Biden Calls the Republicans ‘Un-American’

This article is from the archive of The New York Sun before the launch of its new website in 2022. The Sun has neither altered nor updated such articles but will seek to correct any errors, mis-categorizations or other problems introduced during transfer.

The New York Sun

President Biden was clocking along fairly well, we thought, as he worked his way toward the end of his first presidential press conference. He may have been a bit halt here and there, but he tried to speak in paragraphs, a refreshing change. Plus, he sketched his priorities a bit, which showed glimpses of strategic thinking (read, retreat). Then, however, he flung at the Republicans the word “un-American.”

We confess we’ve never liked that epithet. It’s not the McCarthy-ish tone that puts us off. It’s the nastiness of the phrase that we don’t like, and its imprecision. One wouldn’t get the same definition of the word from, we’d hazard, two in a hundred persons. Plus, the phrase is warned against in “The New York Sun Reporters Handbook and Manual of Style.”

In that guide to usage, the expression “un-American” is tucked between “ultra-Orthodox” (which is not allowed in the Sun; it prefers simply “Orthodox”) and “unattributed negative quotes” (which are also not allowed absent special dispensation). Use of the word “un-American” is not banned outright. Reporters, though, are prompted to try instead using the word “unconstitutional.”

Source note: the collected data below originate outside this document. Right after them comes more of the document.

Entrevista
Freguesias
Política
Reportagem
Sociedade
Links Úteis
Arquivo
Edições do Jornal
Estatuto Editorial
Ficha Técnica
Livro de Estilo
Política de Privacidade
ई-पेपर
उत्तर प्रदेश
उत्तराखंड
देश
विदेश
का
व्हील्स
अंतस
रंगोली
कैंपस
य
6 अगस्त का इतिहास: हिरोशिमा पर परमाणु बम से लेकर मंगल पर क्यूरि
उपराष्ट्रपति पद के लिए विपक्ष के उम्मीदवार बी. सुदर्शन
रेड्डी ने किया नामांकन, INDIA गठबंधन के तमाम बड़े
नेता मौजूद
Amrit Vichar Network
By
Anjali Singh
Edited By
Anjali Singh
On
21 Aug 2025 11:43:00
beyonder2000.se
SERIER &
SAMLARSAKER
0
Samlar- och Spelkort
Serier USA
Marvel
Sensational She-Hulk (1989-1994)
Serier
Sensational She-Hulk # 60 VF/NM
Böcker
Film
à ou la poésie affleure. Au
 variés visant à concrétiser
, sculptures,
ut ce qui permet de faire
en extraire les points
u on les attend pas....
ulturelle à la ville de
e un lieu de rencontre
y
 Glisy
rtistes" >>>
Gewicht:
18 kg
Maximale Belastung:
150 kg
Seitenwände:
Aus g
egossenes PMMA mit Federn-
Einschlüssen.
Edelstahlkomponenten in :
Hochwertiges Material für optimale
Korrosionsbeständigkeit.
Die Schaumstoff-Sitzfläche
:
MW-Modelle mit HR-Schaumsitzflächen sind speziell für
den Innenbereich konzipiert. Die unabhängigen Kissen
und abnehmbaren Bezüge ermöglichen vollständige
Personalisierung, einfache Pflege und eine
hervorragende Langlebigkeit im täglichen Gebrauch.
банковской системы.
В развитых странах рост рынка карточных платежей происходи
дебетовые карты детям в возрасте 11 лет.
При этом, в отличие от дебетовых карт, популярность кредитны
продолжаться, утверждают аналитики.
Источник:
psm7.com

Anyhow, un-American struck us as an inaccurate and obnoxious word for Mr. Biden to use in respect of the various efforts in the states to reform their voting laws. Mr. Biden was asked by a reporter about whether he’s worried about Republican legislatures “working to pass bills that would restrict voting, particularly, Democrats fear, impacting minority voters and young voters.”

“What I’m worried about,” the President snapped, “is how un-American this whole initiative is. It’s sick. It’s sick.” He railed about proposed restrictions on bringing water to voters in line (Georgia may ban bringing water, food, and money). Setting strict rules on behavior at voting places will be called racist by some and prudent by others. It will be hard, though, to set it down, as Mr. Biden did, as “un-American.”

Or, to use the Sun stylebook, unconstitutional. That’s because the Constitution so pointedly leaves the writing of voting rules to state legislatures, which is why the process of jockeying in state legislatures over voting laws is such an American process. We’re against laws calculated to deter minorities from voting. We’re also against last minute changes designed to disadvantage one party over another.

Which, in our view, helped fuel the bitterness over the 2020 vote. And fuel, too, what the Brennan Center in January called a “backlash” that has seen the number of restrictive bills being considered in the states triple to more than 100 from a year earlier. It insists what’s going on in the states is rooted in racism. Some, maybe; all, we doubt it. The Democrats won in court in 2020, so we’ll see.

Nothing being done at the state level, though, is any more cynical than the kind of over-ride that the Democrats are trying to get through Congress. That measure, known as H.R. 1, would nationalize all sorts of details of election procedures that the Constitution contemplates being handled by the states, all in service of perpetuating a Democratic Party majority. What word would Mr. Biden use for that?